### PROBLEM TO WORK ON
Pull out each line of the records holding the string "محافظت".

EXTRACTED RECORDS Start Marker

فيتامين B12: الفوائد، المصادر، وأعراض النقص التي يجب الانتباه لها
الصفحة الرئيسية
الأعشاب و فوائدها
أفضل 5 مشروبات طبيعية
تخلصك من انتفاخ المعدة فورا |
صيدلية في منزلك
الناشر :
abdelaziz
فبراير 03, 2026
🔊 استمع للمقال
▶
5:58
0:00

EXTRACTED RECORDS End Marker
EXTRACTED RECORDS Start Marker

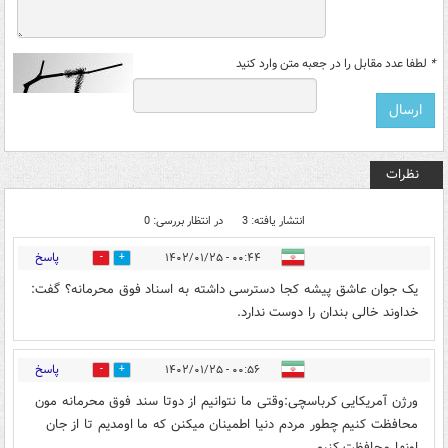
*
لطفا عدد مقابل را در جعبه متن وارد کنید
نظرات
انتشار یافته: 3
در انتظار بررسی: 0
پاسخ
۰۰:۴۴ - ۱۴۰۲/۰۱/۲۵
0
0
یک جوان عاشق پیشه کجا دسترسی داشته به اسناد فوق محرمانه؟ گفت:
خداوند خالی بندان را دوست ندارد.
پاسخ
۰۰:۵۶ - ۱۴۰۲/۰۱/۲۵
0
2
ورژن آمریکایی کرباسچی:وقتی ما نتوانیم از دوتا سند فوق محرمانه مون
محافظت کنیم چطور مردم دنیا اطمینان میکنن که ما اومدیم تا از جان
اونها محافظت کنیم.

EXTRACTED RECORDS End Marker

### SOLVED EXERCISE
محافظت کنیم چطور مردم دنیا اطمینان میکنن که ما اومدیم تا از جان
اونها محافظت کنیم.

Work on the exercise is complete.